Work required
The material below contains a line with "per una cifra esorbitante. Peccato che non" and a line with "di aver trovato". Copy exactly those two lines and all lines between them.

Materials provided

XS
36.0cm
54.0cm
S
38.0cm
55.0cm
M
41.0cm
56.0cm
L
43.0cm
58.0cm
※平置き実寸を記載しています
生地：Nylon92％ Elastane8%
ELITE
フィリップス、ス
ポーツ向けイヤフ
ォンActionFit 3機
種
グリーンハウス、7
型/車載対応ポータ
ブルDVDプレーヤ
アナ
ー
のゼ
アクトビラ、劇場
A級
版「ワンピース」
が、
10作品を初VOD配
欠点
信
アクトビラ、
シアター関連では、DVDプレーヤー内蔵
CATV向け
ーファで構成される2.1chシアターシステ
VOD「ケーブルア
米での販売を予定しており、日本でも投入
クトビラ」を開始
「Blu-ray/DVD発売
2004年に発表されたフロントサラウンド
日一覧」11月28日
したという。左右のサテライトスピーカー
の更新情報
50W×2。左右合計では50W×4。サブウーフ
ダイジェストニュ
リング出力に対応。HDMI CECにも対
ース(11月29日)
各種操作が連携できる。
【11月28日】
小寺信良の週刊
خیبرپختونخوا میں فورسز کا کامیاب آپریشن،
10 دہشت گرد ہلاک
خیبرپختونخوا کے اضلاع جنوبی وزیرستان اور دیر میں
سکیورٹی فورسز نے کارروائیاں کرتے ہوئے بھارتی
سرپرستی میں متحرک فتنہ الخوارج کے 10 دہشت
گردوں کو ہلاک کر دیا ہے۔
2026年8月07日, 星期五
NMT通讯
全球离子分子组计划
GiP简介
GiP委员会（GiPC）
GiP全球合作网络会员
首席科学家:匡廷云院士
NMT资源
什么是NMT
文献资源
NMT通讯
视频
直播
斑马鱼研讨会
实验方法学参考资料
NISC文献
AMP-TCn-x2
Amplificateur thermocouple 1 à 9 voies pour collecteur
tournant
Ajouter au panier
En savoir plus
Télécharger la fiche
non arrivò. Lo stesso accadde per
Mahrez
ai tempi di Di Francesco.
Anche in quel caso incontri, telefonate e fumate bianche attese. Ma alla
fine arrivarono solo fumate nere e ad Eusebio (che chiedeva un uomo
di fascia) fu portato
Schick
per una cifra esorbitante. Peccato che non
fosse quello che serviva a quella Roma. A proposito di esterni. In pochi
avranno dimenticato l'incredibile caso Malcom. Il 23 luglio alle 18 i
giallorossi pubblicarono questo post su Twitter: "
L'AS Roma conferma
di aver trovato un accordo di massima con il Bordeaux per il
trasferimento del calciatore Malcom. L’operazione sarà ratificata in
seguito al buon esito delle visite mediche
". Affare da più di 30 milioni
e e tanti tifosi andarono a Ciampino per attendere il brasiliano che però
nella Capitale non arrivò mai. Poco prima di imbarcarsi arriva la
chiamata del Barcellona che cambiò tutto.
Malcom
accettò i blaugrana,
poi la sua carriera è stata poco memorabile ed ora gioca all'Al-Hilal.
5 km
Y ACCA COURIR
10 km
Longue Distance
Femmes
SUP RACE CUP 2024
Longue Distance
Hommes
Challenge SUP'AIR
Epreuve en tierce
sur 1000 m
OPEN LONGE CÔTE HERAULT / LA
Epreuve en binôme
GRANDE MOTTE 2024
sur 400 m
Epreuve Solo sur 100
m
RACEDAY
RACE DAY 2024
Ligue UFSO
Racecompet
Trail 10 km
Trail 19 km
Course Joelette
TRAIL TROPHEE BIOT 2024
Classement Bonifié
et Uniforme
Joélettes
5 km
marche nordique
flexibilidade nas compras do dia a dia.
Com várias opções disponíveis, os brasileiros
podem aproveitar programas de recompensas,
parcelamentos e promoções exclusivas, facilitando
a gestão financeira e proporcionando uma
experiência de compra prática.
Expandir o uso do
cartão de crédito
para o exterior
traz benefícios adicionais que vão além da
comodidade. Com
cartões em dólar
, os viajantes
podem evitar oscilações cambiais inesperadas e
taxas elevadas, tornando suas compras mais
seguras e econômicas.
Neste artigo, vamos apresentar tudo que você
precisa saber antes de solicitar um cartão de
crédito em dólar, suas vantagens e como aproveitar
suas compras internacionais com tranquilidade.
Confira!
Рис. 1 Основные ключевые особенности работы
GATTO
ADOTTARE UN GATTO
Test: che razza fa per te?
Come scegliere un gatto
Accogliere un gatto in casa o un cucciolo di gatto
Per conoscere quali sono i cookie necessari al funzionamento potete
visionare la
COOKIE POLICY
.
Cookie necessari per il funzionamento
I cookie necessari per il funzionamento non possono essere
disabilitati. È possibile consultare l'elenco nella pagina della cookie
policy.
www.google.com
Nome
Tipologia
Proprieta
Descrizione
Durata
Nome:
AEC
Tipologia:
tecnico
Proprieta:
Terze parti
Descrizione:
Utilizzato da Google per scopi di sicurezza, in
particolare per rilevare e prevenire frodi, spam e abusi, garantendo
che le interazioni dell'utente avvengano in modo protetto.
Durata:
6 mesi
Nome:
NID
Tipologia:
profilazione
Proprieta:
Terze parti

Output for this exercise
per una cifra esorbitante. Peccato che non
fosse quello che serviva a quella Roma. A proposito di esterni. In pochi
avranno dimenticato l'incredibile caso Malcom. Il 23 luglio alle 18 i
giallorossi pubblicarono questo post su Twitter: "
L'AS Roma conferma
di aver trovato un accordo di massima con il Bordeaux per il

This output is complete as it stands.